The AT Protocol community draws a careful distinction between "appviews" and "clients." An appview is the collection of records assembled by backfilling from Personal Data Servers (PDSs) and consuming from the firehose—the aggregated, indexed view of the network. A client pulls from the appview and presents it to users.

But I keep asking: why this distinction? Why not just call both the client?

The answer, as I understand it, is architectural. The appview does heavy lifting—indexing, aggregation, search, feed generation—that would be impractical for individual clients to perform. The client stays lightweight, focused on presentation and user interaction, while the appview handles the computational work of making sense of the distributed data.

This makes sense as an engineering choice. But it obscures something important: from the user's perspective, both the appview and the client are intermediaries operating on their behalf, neither of which they directly control.

Bitcoin's distinction between full nodes and light wallets provides a useful parallel. A full node stores and validates the entire blockchain independently. A light wallet trusts someone else to do that work, querying their node for relevant information. But crucially: both models preserve self-custody. The light wallet still controls the private keys, still constructs and signs transactions locally, still maintains authority over the funds—it just broadcasts those transactions through someone else's full node instead of its own. The full node can do the same work but broadcast independently. The trust trade-off is about validation and network visibility, not about control over assets. The terminology is honest about what you're trusting others to do (validate the chain, relay transactions) versus what remains in your control (keys, signing, transaction construction).

AT could benefit from similar clarity. The current framing suggests that appviews are infrastructure (neutral, necessary) while clients are applications (personal, chosen). But appviews aren't neutral—they make editorial decisions about what to index, how to rank content, what to surface. They're not only infrastructure; they're intermediaries with power over what users see. We see it in the never ending discourse that this month has been embroiled in that I simply don't care about anymore.

More importantly, the architecture assumes users need these intermediaries. And maybe most users do—running the equivalent of a full node is work most people don't want to do. But the protocol doesn't seem (keyword here) to make it easy for users who do want to interact directly with their PDS, to run their own indexing, to control their own view of the network without trusting an appview operator.

This is where tooling matters. The distinction between appview and client becomes meaningful only if we also build tools that let users bypass appviews entirely when they choose to. Otherwise, we've just created a distributed system where users still depend on centralized intermediaries, and we've obscured that dependence by splitting it across two layers instead of one.

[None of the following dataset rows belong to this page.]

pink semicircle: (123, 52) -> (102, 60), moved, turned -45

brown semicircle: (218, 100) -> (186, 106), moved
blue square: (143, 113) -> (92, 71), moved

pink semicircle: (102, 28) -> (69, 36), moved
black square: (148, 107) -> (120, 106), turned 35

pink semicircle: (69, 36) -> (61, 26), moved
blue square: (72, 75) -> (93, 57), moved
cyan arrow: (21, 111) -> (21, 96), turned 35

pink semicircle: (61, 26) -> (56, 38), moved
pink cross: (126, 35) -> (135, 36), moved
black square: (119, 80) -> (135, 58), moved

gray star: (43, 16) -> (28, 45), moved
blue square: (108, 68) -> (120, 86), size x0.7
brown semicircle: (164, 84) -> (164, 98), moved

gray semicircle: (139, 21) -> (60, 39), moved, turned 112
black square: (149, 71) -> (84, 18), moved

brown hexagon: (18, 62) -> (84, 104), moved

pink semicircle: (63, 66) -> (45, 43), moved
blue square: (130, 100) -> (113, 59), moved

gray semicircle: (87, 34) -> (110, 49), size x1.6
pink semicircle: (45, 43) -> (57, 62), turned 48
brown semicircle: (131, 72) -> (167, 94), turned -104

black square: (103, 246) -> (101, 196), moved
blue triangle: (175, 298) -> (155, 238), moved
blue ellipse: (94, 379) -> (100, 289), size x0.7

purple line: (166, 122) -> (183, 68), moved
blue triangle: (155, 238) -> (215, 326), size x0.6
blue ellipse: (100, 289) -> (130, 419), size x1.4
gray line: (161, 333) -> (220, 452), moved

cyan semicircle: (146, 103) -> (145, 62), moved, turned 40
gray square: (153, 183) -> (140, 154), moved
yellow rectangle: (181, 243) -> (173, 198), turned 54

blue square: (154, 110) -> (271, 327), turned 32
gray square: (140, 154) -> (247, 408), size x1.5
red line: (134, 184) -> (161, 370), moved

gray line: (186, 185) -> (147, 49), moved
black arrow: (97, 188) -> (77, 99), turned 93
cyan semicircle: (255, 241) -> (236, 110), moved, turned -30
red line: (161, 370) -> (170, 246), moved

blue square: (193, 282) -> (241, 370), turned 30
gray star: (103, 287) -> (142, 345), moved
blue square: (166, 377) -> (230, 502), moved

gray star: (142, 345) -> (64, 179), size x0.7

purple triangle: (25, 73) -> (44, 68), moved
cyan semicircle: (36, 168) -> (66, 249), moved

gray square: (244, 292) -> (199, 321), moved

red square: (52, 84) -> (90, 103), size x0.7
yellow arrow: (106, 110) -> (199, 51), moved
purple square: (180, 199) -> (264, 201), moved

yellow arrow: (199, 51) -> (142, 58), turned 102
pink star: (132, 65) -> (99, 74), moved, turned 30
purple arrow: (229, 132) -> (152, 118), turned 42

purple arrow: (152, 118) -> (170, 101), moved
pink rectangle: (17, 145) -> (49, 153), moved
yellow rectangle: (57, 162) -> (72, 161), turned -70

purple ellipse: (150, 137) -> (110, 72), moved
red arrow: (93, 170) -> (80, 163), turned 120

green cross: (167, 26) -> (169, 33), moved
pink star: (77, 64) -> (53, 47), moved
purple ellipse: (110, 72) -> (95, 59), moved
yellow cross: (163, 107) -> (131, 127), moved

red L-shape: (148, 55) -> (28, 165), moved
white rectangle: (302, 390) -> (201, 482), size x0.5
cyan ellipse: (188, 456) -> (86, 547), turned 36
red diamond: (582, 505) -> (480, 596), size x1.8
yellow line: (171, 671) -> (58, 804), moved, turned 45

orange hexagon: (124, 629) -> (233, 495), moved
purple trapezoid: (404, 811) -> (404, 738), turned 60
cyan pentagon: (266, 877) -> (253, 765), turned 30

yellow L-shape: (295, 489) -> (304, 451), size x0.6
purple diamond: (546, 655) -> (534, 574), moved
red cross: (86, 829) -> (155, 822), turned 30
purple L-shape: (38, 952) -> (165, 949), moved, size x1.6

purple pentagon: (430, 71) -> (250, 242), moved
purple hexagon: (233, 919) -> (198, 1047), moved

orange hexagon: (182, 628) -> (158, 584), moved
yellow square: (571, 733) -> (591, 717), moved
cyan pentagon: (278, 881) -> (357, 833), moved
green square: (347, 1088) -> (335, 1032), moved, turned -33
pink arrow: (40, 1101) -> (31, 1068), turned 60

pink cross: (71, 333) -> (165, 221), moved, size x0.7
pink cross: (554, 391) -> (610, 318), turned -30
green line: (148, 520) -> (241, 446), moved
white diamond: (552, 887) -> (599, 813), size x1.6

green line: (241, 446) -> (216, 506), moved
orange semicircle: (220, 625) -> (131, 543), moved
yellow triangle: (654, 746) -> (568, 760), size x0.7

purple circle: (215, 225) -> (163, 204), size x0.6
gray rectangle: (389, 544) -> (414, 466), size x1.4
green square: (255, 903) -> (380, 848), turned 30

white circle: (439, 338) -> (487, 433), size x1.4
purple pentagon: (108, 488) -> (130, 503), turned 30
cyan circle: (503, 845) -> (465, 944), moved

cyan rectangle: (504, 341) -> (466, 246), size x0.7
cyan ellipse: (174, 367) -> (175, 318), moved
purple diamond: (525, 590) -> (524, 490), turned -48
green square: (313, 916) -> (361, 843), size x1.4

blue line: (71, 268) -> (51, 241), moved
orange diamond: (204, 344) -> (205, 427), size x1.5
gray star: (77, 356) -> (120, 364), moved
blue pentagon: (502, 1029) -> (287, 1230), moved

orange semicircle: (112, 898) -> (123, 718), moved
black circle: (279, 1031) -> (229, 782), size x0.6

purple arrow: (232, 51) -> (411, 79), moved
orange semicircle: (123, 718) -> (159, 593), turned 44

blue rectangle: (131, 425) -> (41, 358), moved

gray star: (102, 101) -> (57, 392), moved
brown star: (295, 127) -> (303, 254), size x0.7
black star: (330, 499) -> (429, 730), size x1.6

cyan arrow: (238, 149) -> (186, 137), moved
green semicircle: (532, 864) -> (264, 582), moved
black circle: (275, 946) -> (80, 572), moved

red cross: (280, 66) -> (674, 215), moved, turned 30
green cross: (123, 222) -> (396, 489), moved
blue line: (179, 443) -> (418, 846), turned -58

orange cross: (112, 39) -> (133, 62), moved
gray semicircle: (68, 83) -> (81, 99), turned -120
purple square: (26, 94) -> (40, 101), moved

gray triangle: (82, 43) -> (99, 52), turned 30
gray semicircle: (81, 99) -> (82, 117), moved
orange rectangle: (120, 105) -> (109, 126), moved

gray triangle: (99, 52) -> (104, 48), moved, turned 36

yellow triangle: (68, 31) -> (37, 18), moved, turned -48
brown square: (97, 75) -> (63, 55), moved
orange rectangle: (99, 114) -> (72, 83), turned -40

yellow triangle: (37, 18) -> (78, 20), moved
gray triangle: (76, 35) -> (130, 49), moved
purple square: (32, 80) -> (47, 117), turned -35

What would it look like to build clients that interact directly with PDSs? Not as the default—most users won't want that complexity—but as an option for those who do. Tools that let you index your own view of the network, query PDSs directly, validate records yourself. The equivalent of running a full node, with all the trade-offs that entails.

PDSls is great sure. I don't know if i have further thoughts about this. Maybe a similar tool with UI components to render records like bluesky posts?

Right now, the protocol's architecture seems to assume that appviews are necessary, that the computational work they do is too heavy for individual users or clients. But that's a claim about current tooling, not about fundamental constraints. If we're building a protocol that's supposed to give users control over their data and their view of the network, we should be building toward a future where appviews are optional—a convenience for those who want them, not a requirement for participating in the network.

The bitcoin world got this right by being honest about the distinction and building tooling for both models. AT Protocol could do the same: call appviews what they are (trusted intermediaries), build clients that can work with or without them, and create tools that make it progressively easier for users to reduce their dependence on appviews if they choose to.